WHAT YOU SHOULD DO
Each line below should be restated word for word.

DATA SUPPLIED
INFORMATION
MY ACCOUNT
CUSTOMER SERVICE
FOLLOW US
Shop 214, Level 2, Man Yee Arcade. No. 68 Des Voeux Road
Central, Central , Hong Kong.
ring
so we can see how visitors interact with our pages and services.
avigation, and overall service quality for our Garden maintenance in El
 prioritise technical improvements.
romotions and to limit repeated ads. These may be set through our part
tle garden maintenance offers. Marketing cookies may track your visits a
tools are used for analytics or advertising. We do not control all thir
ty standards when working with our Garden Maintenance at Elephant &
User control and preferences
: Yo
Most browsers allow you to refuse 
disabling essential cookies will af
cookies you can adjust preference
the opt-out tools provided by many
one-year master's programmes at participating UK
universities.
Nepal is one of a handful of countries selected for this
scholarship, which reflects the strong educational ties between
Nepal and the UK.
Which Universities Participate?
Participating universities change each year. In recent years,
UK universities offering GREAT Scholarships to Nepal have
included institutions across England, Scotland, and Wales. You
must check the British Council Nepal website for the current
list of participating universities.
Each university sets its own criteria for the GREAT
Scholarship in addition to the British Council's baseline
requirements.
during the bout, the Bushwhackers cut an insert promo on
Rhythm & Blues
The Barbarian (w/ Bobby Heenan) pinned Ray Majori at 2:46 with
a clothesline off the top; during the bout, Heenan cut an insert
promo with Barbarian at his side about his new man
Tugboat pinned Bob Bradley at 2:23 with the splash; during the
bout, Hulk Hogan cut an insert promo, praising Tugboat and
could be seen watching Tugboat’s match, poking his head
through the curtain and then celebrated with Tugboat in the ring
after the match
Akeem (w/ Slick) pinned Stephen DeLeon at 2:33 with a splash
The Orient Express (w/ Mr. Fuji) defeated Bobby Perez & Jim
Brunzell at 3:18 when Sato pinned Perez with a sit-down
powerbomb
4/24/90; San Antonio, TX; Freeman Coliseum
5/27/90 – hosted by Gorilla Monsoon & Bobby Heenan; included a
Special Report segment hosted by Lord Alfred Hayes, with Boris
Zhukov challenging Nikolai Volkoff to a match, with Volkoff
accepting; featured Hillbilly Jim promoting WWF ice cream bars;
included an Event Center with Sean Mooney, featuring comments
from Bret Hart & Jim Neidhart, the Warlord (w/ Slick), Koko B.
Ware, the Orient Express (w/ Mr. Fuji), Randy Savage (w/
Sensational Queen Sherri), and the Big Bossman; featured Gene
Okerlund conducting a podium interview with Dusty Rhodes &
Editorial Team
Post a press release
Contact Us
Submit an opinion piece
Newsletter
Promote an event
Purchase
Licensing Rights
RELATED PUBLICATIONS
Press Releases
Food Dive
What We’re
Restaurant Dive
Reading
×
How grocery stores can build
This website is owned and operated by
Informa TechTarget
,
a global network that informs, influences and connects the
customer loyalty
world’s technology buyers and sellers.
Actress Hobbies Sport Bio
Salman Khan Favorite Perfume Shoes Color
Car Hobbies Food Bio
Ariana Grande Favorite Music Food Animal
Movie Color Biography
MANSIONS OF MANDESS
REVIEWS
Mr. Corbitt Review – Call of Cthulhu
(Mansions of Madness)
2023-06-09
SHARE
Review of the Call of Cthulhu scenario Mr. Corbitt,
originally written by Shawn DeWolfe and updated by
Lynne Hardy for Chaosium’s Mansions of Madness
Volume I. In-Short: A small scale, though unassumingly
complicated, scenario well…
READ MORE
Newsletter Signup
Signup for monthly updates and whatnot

WRITTEN RESPONSE
INFORMATION
MY ACCOUNT
CUSTOMER SERVICE
FOLLOW US
Shop 214, Level 2, Man Yee Arcade. No. 68 Des Voeux Road
Central, Central , Hong Kong.
ring
so we can see how visitors interact with our pages and services.
avigation, and overall service quality for our Garden maintenance in El
 prioritise technical improvements.
romotions and to limit repeated ads. These may be set through our part
tle garden maintenance offers. Marketing cookies may track your visits a
tools are used for analytics or advertising. We do not control all thir
ty standards when working with our Garden Maintenance at Elephant &
User control and preferences
: Yo
Most browsers allow you to refuse 
disabling essential cookies will af
cookies you can adjust preference
the opt-out tools provided by many
one-year master's programmes at participating UK
universities.
Nepal is one of a handful of countries selected for this
scholarship, which reflects the strong educational ties between
Nepal and the UK.
Which Universities Participate?
Participating universities change each year. In recent years,
UK universities offering GREAT Scholarships to Nepal have
included institutions across England, Scotland, and Wales. You
must check the British Council Nepal website for the current
list of participating universities.
Each university sets its own criteria for the GREAT
Scholarship in addition to the British Council's baseline
requirements.
during the bout, the Bushwhackers cut an insert promo on
Rhythm & Blues
The Barbarian (w/ Bobby Heenan) pinned Ray Majori at 2:46 with
a clothesline off the top; during the bout, Heenan cut an insert
promo with Barbarian at his side about his new man
Tugboat pinned Bob Bradley at 2:23 with the splash; during the
bout, Hulk Hogan cut an insert promo, praising Tugboat and
could be seen watching Tugboat’s match, poking his head
through the curtain and then celebrated with Tugboat in the ring
after the match
Akeem (w/ Slick) pinned Stephen DeLeon at 2:33 with a splash
The Orient Express (w/ Mr. Fuji) defeated Bobby Perez & Jim
Brunzell at 3:18 when Sato pinned Perez with a sit-down
powerbomb
4/24/90; San Antonio, TX; Freeman Coliseum
5/27/90 – hosted by Gorilla Monsoon & Bobby Heenan; included a
Special Report segment hosted by Lord Alfred Hayes, with Boris
Zhukov challenging Nikolai Volkoff to a match, with Volkoff
accepting; featured Hillbilly Jim promoting WWF ice cream bars;
included an Event Center with Sean Mooney, featuring comments
from Bret Hart & Jim Neidhart, the Warlord (w/ Slick), Koko B.
Ware, the Orient Express (w/ Mr. Fuji), Randy Savage (w/
Sensational Queen Sherri), and the Big Bossman; featured Gene
Okerlund conducting a podium interview with Dusty Rhodes &
Editorial Team
Post a press release
Contact Us
Submit an opinion piece
Newsletter
Promote an event
Purchase
Licensing Rights
RELATED PUBLICATIONS
Press Releases
Food Dive
What We’re
Restaurant Dive
Reading
×
How grocery stores can build
This website is owned and operated by
Informa TechTarget
,
a global network that informs, influences and connects the
customer loyalty
world’s technology buyers and sellers.
Actress Hobbies Sport Bio
Salman Khan Favorite Perfume Shoes Color
Car Hobbies Food Bio
Ariana Grande Favorite Music Food Animal
Movie Color Biography
MANSIONS OF MANDESS
REVIEWS
Mr. Corbitt Review – Call of Cthulhu
(Mansions of Madness)
2023-06-09
SHARE
Review of the Call of Cthulhu scenario Mr. Corbitt,
originally written by Shawn DeWolfe and updated by
Lynne Hardy for Chaosium’s Mansions of Madness
Volume I. In-Short: A small scale, though unassumingly
complicated, scenario well…
READ MORE
Newsletter Signup
Signup for monthly updates and whatnot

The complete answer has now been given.